PSYCHOTHERAPY BEYOND THE FRINGE, continued
A Foregone Orgone
But Frank was not the only person to consult Felicity about a lack of sexual desire. A couple of years later, an absolutely beautiful woman with a statuesque figure consulted Felicity about a problem similar to Frank’s. Frances was a very effective and efficient professional woman in her mid-thirties. She was married, and she professed an exquisite love for her husband. However, she was ‘frigid’. She felt a great sense of remorse that she was unable to respond with any kind or degree of arousal to any stimulation or contact with her husband, other than the warmth of love which she felt for him. She wanted desperately to find a way to increase her responsiveness in order to add to his pleasure, joy and happiness. But nothing worked to evoke in her any erotic sensations. She thought of herself as a chiselled statue. The task she seemed to be giving Felicity was to breathe life into her alabaster body. He didn’t know how to perform such a task by means of any know form of psychotherapy.
The first guidance he could find as he thought about how to accomplish this task came from Reich [see, for example, Farrar, Straus and Giroux, Selected Writings: An Introduction to Orgonomy. RR]. Strange images of laminated coffin-like devices ran through his mind, coupled with vague ideas that Reich may have died in an ‘insane asylum’. Since he was sure that he would not try to use any of Reich’s ideas about how to enhance Frances’ ‘orgone’ (Reich’s notion of the energy of libido), Felicity tried to push that kaleidoscope of pictures out of his head. Psychoanalysis, aimed at releasing any ‘repression’ of libidinous impulses, had already received more than a fair trial with Frances. The use of electrical stimulation to reinstate sensation in small patches of insensitive skin (skin anaesthesia) had been reported in the literature. This method seemed utterly inappropriate in this case. He considered hypnosis, but recalled that its use might increase the risk of suicide in an appetitive problem such as this one.
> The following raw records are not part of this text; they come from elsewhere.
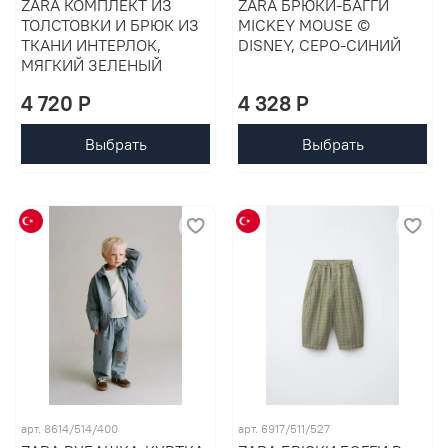
ZARA КОМПЛЕКТ ИЗ
ZARA БРЮКИ-БАГГИ
ТОЛСТОВКИ И БРЮК ИЗ
MICKEY MOUSE ©
ТКАНИ ИНТЕРЛОК,
DISNEY, СЕРО-СИНИЙ
МЯГКИЙ ЗЕЛЕНЫЙ
4 720 P
4 328 P
Выбрать
Выбрать
арт. 8614/514/400
арт. 6917/511/527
Of course, he forgot about at least one option which might have worked. He might have tried a procedure he called CARRA which will be described in Chapter 12 in talking about Susan and Shirley. However, he still doubts that he would have taken the chance of using it with Frances without access to the control of round the clock monitoring in a hospital.
Having recently been called upon to assess another bright professional woman complaining of anorgasmia (inability to have a sexual climax), but without any real pathology, Felicity was cautious and detailed in his inquiry with Frances. The other lady had said that she was unable to achieve any discharge during sexual contacts. The psychological tests had revealed no sexual conflicts at all. So Felicity had undertaken a thorough inquiry. He was informed that this woman regularly became aroused during sexual contact, experienced a peak of arousal and then achieved a sense of relief — but there was no discharge. It turned out that she had expected to have an ejaculation equivalent to that of the male. When she was offered simple information about the respective sexual events in the two genders, she was satisfied with the information and required no further psychotherapy.
But this was not Frances’ problem. She understood the sexual functions of the two genders. But she experienced no sensation at all from stimulation of her erogenous zones, which was in any way different from that of rubbing any other area of her body. In those days, the idea of sexual abuse of children by adults was rarely considered as an issue, let alone a fad used to account for every psychological problem. Felicity did not even think of that possible explanation for Frances’ lack of erotic arousal. In those days, the Freudian view of infantile sexual fantasies was the main window through which psychotherapists looked at early sexual arousal or conflicts. And Frances had already been psychoanalysed for a great many years, without benefit or understanding. By this point in her life, all she wanted was results — she wanted to be able to become aroused by her husband’s sexual advances.